### EXERCISE INPUT
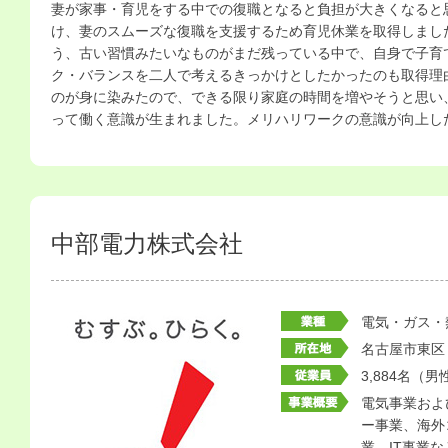
妻が家事・育児をする中での復職となると負担が大きくなると
け、妻のスムーズな復職を支援するため育児休業を取得しまし
う、古い習慣みたいなものがまだ残っている中で、自身で子育
ク・バランスを二人で考えるきっかけとしたかったのも取得理
のが身に染みたので、できる限り家庭の時間を増やそうと思い
って働く意識が生まれました。メリハリワークの意識が向上し
中部電力株式会社
電気・ガス・
名古屋市東区
3,884名（男
電気事業およ
ー事業、海外
業、IT事業な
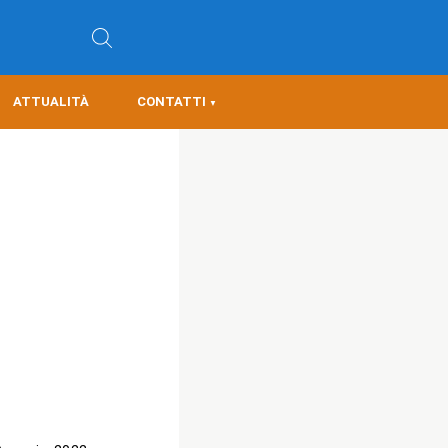
ATTUALITÀ
CONTATTI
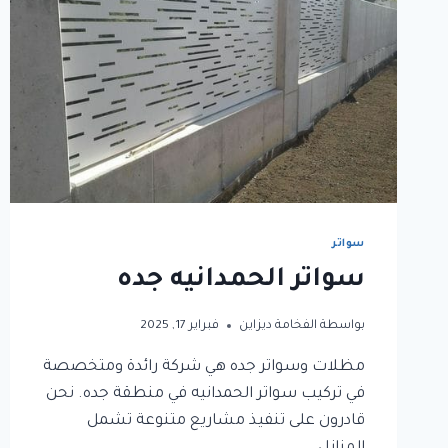
سواتر
سواتر الحمدانيه جده
بواسطة
الفخامة ديزاين
فبراير 17, 2025
مظلات وسواتر جده هي شركة رائدة ومتخصصة
في تركيب سواتر الحمدانيه في منطقة جده. نحن
قادرون على تنفيذ مشاريع متنوعة تشمل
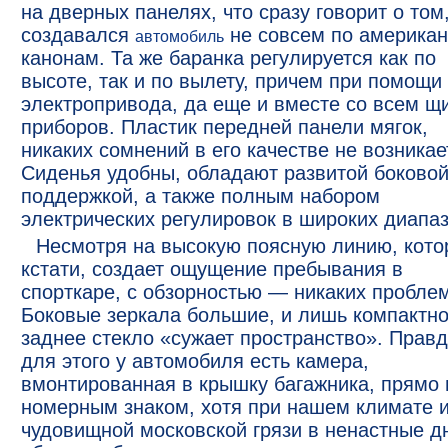
на дверных панелях, что сразу говорит о том,
создавался
не совсем по америка
автомобиль
канонам. Та же баранка регулируется как по
высоте, так и по вылету, причем при помощи
электропривода, да еще и вместе со всем щ
приборов. Пластик передней панели мягок,
никаких сомнений в его качестве не возникае
Сиденья удобны, обладают развитой боково
поддержкой, а также полным набором
электрических регулировок в широких диапаз
Несмотря на высокую поясную линию, кото
кстати, создает ощущение пребывания в
спорткаре, с обзорностью — никаких проблем
Боковые зеркала большие, и лишь компактн
заднее стекло «сужает пространство». Правд
для этого у автомобиля есть камера,
вмонтированная в крышку багажника, прямо 
номерным знаком, хотя при нашем климате 
чудовищной московской грязи в ненастные д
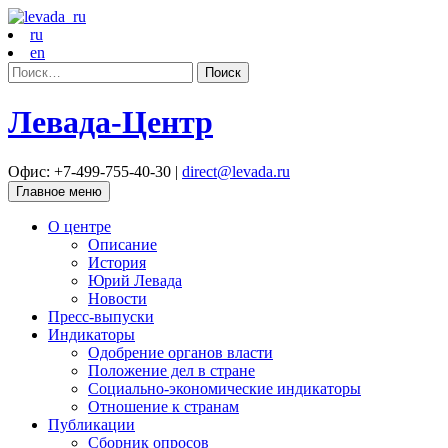
ru
en
Найти:
Левада-Центр
Офис: +7-499-755-40-30 |
direct@levada.ru
Главное меню
О центре
Описание
История
Юрий Левада
Новости
Пресс-выпуски
Индикаторы
Одобрение органов власти
Положение дел в стране
Социально-экономические индикаторы
Отношение к странам
Публикации
Сборник опросов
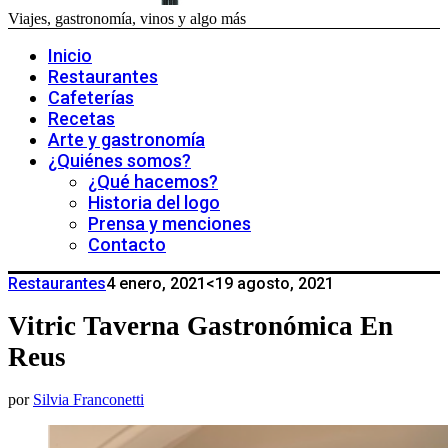
Viajes, gastronomía, vinos y algo más
Inicio
Restaurantes
Cafeterías
Recetas
Arte y gastronomía
¿Quiénes somos?
¿Qué hacemos?
Historia del logo
Prensa y menciones
Contacto
Restaurantes
4 enero, 2021
<19 agosto, 2021
Vitric Taverna Gastronómica En
Reus
por
Silvia Franconetti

### EXERCISE REQUIREMENTS
Should a picture appear among the entries above, omit it and repeat everything else exactly.

### PROBLEM SOLUTION
妻が家事・育児をする中での復職となると負担が大きくなると
け、妻のスムーズな復職を支援するため育児休業を取得しまし
う、古い習慣みたいなものがまだ残っている中で、自身で子育
ク・バランスを二人で考えるきっかけとしたかったのも取得理
のが身に染みたので、できる限り家庭の時間を増やそうと思い
って働く意識が生まれました。メリハリワークの意識が向上し
中部電力株式会社
電気・ガス・
名古屋市東区
3,884名（男
電気事業およ
ー事業、海外
業、IT事業な
ATTUALITÀ
CONTATTI
سواتر
سواتر الحمدانيه جده
بواسطة
الفخامة ديزاين
فبراير 17, 2025
مظلات وسواتر جده هي شركة رائدة ومتخصصة
في تركيب سواتر الحمدانيه في منطقة جده. نحن
قادرون على تنفيذ مشاريع متنوعة تشمل
на дверных панелях, что сразу говорит о том,
создавался
не совсем по америка
автомобиль
канонам. Та же баранка регулируется как по
высоте, так и по вылету, причем при помощи
электропривода, да еще и вместе со всем щ
приборов. Пластик передней панели мягок,
никаких сомнений в его качестве не возникае
Сиденья удобны, обладают развитой боково
поддержкой, а также полным набором
электрических регулировок в широких диапаз
Несмотря на высокую поясную линию, кото
кстати, создает ощущение пребывания в
спорткаре, с обзорностью — никаких проблем
Боковые зеркала большие, и лишь компактн
заднее стекло «сужает пространство». Правд
для этого у автомобиля есть камера,
вмонтированная в крышку багажника, прямо 
номерным знаком, хотя при нашем климате 
чудовищной московской грязи в ненастные д
ru
en
Найти:
Левада-Центр
Офис: +7-499-755-40-30 |
direct@levada.ru
Главное меню
О центре
Описание
История
Юрий Левада
Новости
Пресс-выпуски
Индикаторы
Одобрение органов власти
Положение дел в стране
Социально-экономические индикаторы
Отношение к странам
Публикации
Сборник опросов
Viajes, gastronomía, vinos y algo más
Inicio
Restaurantes
Cafeterías
Recetas
Arte y gastronomía
¿Quiénes somos?
¿Qué hacemos?
Historia del logo
Prensa y menciones
Contacto
Restaurantes
4 enero, 2021
<19 agosto, 2021
Vitric Taverna Gastronómica En
Reus
por
Silvia Franconetti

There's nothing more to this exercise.